◆ Activity:
Repeat, word for word, all the data that follows, and exclude the pictures.

[Collected data]
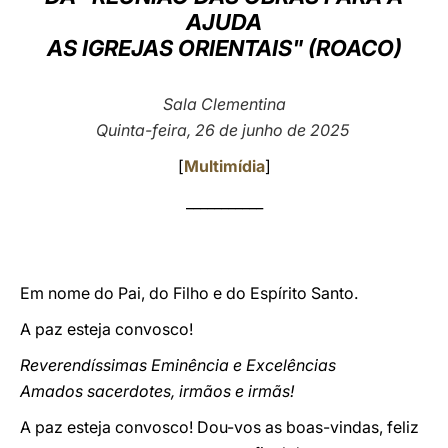
AJUDA
LATINE
AS IGREJAS ORIENTAIS" (ROACO)
Sala Clementina
Quinta-feira, 26 de junho de 2025
[
Multimídia
]
___________
Em nome do Pai, do Filho e do Espírito Santo.
A paz esteja convosco!
Reverendíssimas Eminência e Excelências
Amados sacerdotes, irmãos e irmãs!
A paz esteja convosco! Dou-vos as boas-vindas, feliz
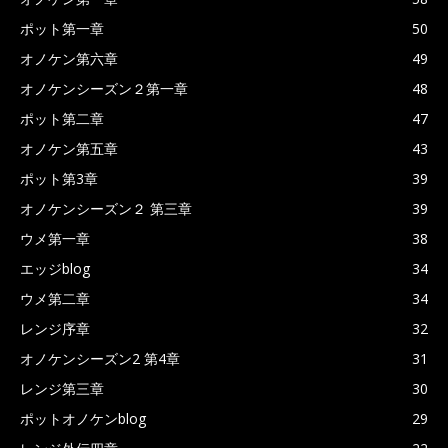
ポット第一章
50
オノケン第六章
49
オノケンシーズン２第一章
48
ポット第二章
47
オノケン第五章
43
ポット第3章
39
オノケンシーズン２ 第三章
39
ウメ第一章
38
エッジblog
34
ウメ第二章
34
レンジ序章
32
オノケンシーズン2 第4章
31
レンジ第三章
30
ポットオノケンblog
29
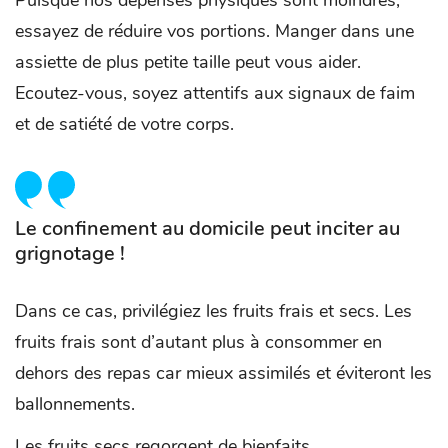
Puisque nos dépenses physiques sont moindres,
essayez de réduire vos portions. Manger dans une
assiette de plus petite taille peut vous aider.
Ecoutez-vous, soyez attentifs aux signaux de faim
et de satiété de votre corps.
Le confinement au domicile peut inciter au
grignotage !
Dans ce cas, privilégiez les fruits frais et secs. Les
fruits frais sont d’autant plus à consommer en
dehors des repas car mieux assimilés et éviteront les
ballonnements.
Les fruits secs regorgent de bienfaits.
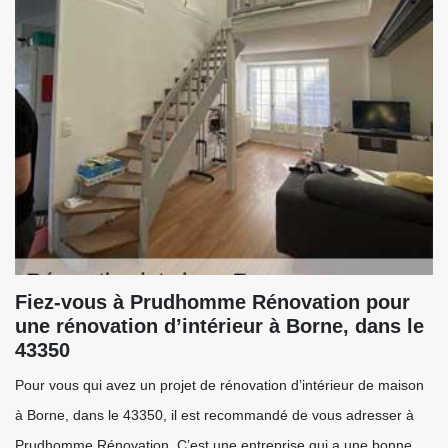
Fiez-vous à Prudhomme Rénovation pour
une rénovation d’intérieur à Borne, dans le
43350
Pour vous qui avez un projet de rénovation d’intérieur de maison
à Borne, dans le 43350, il est recommandé de vous adresser à
Prudhomme Rénovation. C’est une entreprise qui a une bonne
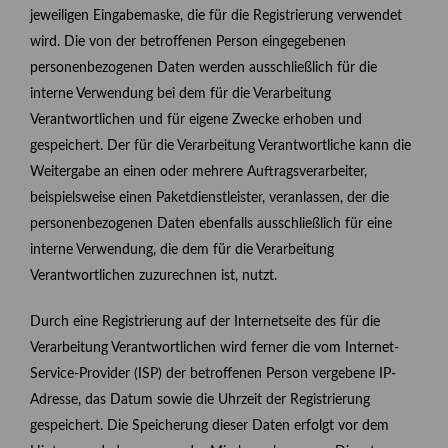
jeweiligen Eingabemaske, die für die Registrierung verwendet
wird. Die von der betroffenen Person eingegebenen
personenbezogenen Daten werden ausschließlich für die
interne Verwendung bei dem für die Verarbeitung
Verantwortlichen und für eigene Zwecke erhoben und
gespeichert. Der für die Verarbeitung Verantwortliche kann die
Weitergabe an einen oder mehrere Auftragsverarbeiter,
beispielsweise einen Paketdienstleister, veranlassen, der die
personenbezogenen Daten ebenfalls ausschließlich für eine
interne Verwendung, die dem für die Verarbeitung
Verantwortlichen zuzurechnen ist, nutzt.
Durch eine Registrierung auf der Internetseite des für die
Verarbeitung Verantwortlichen wird ferner die vom Internet-
Service-Provider (ISP) der betroffenen Person vergebene IP-
Adresse, das Datum sowie die Uhrzeit der Registrierung
gespeichert. Die Speicherung dieser Daten erfolgt vor dem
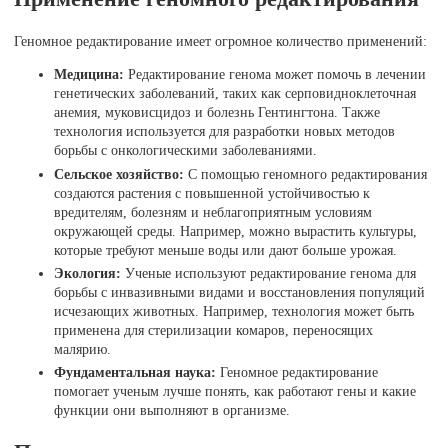
Геномное редактирование имеет огромное количество применений:
Медицина:
Редактирование генома может помочь в лечении
генетических заболеваний, таких как серповидноклеточная
анемия, муковисцидоз и болезнь Гентингтона. Также
технология используется для разработки новых методов
борьбы с онкологическими заболеваниями.
Сельское хозяйство:
С помощью геномного редактирования
создаются растения с повышенной устойчивостью к
вредителям, болезням и неблагоприятным условиям
окружающей среды. Например, можно вырастить культуры,
которые требуют меньше воды или дают больше урожая.
Экология:
Ученые используют редактирование генома для
борьбы с инвазивными видами и восстановления популяций
исчезающих животных. Например, технология может быть
применена для стерилизации комаров, переносящих
малярию.
Фундаментальная наука:
Геномное редактирование
помогает ученым лучше понять, как работают гены и какие
функции они выполняют в организме.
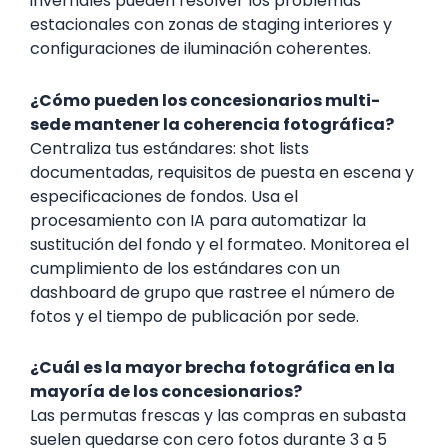
invernales pueden resolver los problemas
estacionales con zonas de staging interiores y
configuraciones de iluminación coherentes.
¿Cómo pueden los concesionarios multi-
sede mantener la coherencia fotográfica?
Centraliza tus estándares: shot lists
documentadas, requisitos de puesta en escena y
especificaciones de fondos. Usa el
procesamiento con IA para automatizar la
sustitución del fondo y el formateo. Monitorea el
cumplimiento de los estándares con un
dashboard de grupo que rastree el número de
fotos y el tiempo de publicación por sede.
¿Cuál es la mayor brecha fotográfica en la
mayoría de los concesionarios?
Las permutas frescas y las compras en subasta
suelen quedarse con cero fotos durante 3 a 5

◆ Response:
AJUDA
LATINE
AS IGREJAS ORIENTAIS" (ROACO)
Sala Clementina
Quinta-feira, 26 de junho de 2025
[
Multimídia
]
___________
Em nome do Pai, do Filho e do Espírito Santo.
A paz esteja convosco!
Reverendíssimas Eminência e Excelências
Amados sacerdotes, irmãos e irmãs!
A paz esteja convosco! Dou-vos as boas-vindas, feliz
ポット第一章
50
オノケン第六章
49
オノケンシーズン２第一章
48
ポット第二章
47
オノケン第五章
43
ポット第3章
39
オノケンシーズン２ 第三章
39
ウメ第一章
38
エッジblog
34
ウメ第二章
34
レンジ序章
32
オノケンシーズン2 第4章
31
レンジ第三章
30
ポットオノケンblog
29
Puisque nos dépenses physiques sont moindres,
essayez de réduire vos portions. Manger dans une
assiette de plus petite taille peut vous aider.
Ecoutez-vous, soyez attentifs aux signaux de faim
et de satiété de votre corps.
Le confinement au domicile peut inciter au
grignotage !
Dans ce cas, privilégiez les fruits frais et secs. Les
fruits frais sont d’autant plus à consommer en
dehors des repas car mieux assimilés et éviteront les
ballonnements.
Les fruits secs regorgent de bienfaits.
Fiez-vous à Prudhomme Rénovation pour
une rénovation d’intérieur à Borne, dans le
43350
Pour vous qui avez un projet de rénovation d’intérieur de maison
à Borne, dans le 43350, il est recommandé de vous adresser à
Prudhomme Rénovation. C’est une entreprise qui a une bonne
jeweiligen Eingabemaske, die für die Registrierung verwendet
wird. Die von der betroffenen Person eingegebenen
personenbezogenen Daten werden ausschließlich für die
interne Verwendung bei dem für die Verarbeitung
Verantwortlichen und für eigene Zwecke erhoben und
gespeichert. Der für die Verarbeitung Verantwortliche kann die
Weitergabe an einen oder mehrere Auftragsverarbeiter,
beispielsweise einen Paketdienstleister, veranlassen, der die
personenbezogenen Daten ebenfalls ausschließlich für eine
interne Verwendung, die dem für die Verarbeitung
Verantwortlichen zuzurechnen ist, nutzt.
Durch eine Registrierung auf der Internetseite des für die
Verarbeitung Verantwortlichen wird ferner die vom Internet-
Service-Provider (ISP) der betroffenen Person vergebene IP-
Adresse, das Datum sowie die Uhrzeit der Registrierung
gespeichert. Die Speicherung dieser Daten erfolgt vor dem
Геномное редактирование имеет огромное количество применений:
Медицина:
Редактирование генома может помочь в лечении
генетических заболеваний, таких как серповидноклеточная
анемия, муковисцидоз и болезнь Гентингтона. Также
технология используется для разработки новых методов
борьбы с онкологическими заболеваниями.
Сельское хозяйство:
С помощью геномного редактирования
создаются растения с повышенной устойчивостью к
вредителям, болезням и неблагоприятным условиям
окружающей среды. Например, можно вырастить культуры,
которые требуют меньше воды или дают больше урожая.
Экология:
Ученые используют редактирование генома для
борьбы с инвазивными видами и восстановления популяций
исчезающих животных. Например, технология может быть
применена для стерилизации комаров, переносящих
малярию.
Фундаментальная наука:
Геномное редактирование
помогает ученым лучше понять, как работают гены и какие
функции они выполняют в организме.
invernales pueden resolver los problemas
estacionales con zonas de staging interiores y
configuraciones de iluminación coherentes.
¿Cómo pueden los concesionarios multi-
sede mantener la coherencia fotográfica?
Centraliza tus estándares: shot lists
documentadas, requisitos de puesta en escena y
especificaciones de fondos. Usa el
procesamiento con IA para automatizar la
sustitución del fondo y el formateo. Monitorea el
cumplimiento de los estándares con un
dashboard de grupo que rastree el número de
fotos y el tiempo de publicación por sede.
¿Cuál es la mayor brecha fotográfica en la
mayoría de los concesionarios?
Las permutas frescas y las compras en subasta
suelen quedarse con cero fotos durante 3 a 5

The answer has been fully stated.